Task to complete -> In the records that follow, find the line with "Identify the click"; from there, retype every line exactly through the line with "206-726-1633 (720, 899)", which also belongs to the answer.

Source material ->

___

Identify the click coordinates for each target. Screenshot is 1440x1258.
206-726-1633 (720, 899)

___

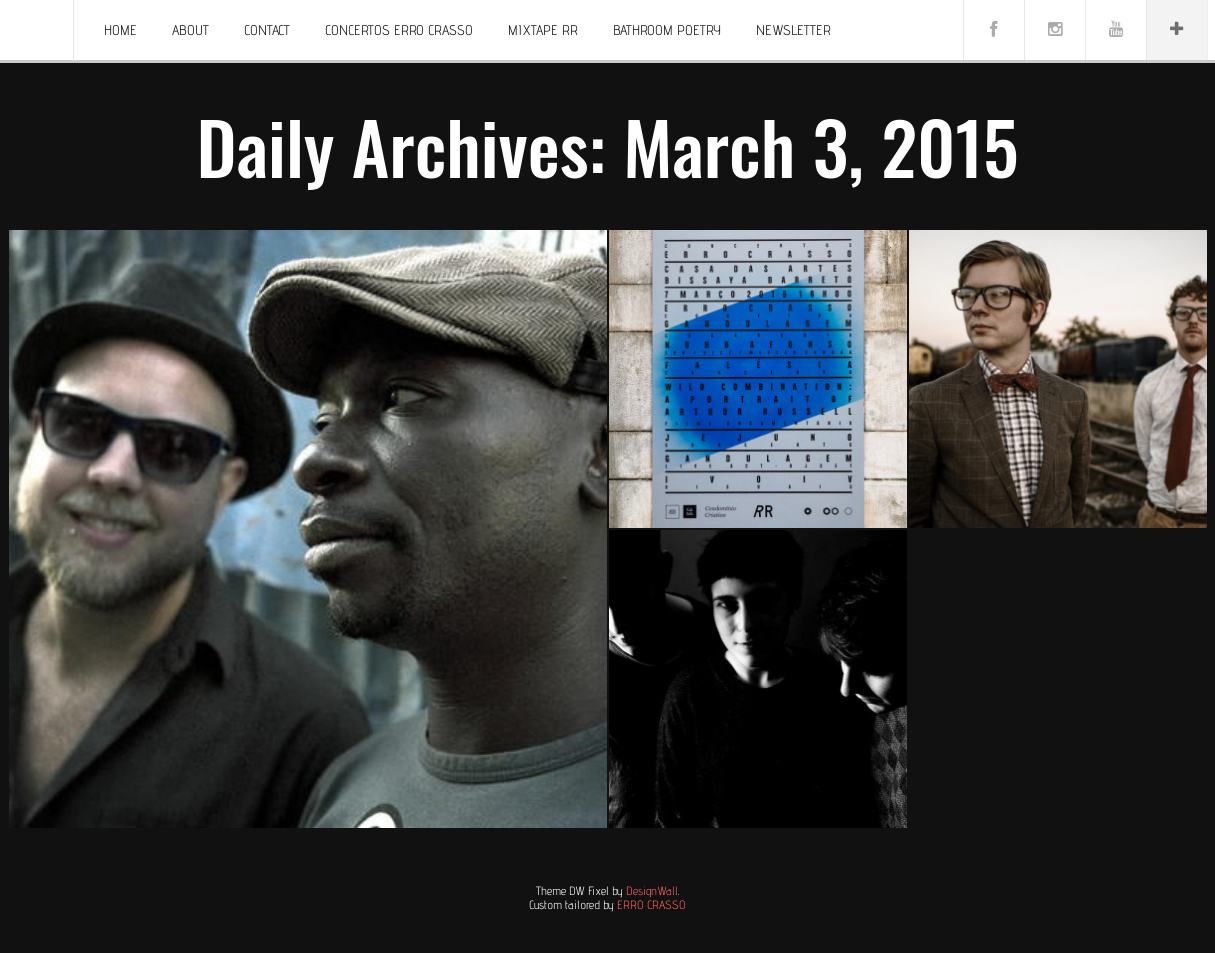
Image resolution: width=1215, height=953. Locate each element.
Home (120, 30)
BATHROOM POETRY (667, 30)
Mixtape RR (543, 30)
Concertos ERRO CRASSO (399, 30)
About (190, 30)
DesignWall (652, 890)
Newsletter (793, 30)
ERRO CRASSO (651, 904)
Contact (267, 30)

___

Written solution ->
Identify the click coordinates for each target. Screenshot is 1440x1258.
206-726-1633 (720, 899)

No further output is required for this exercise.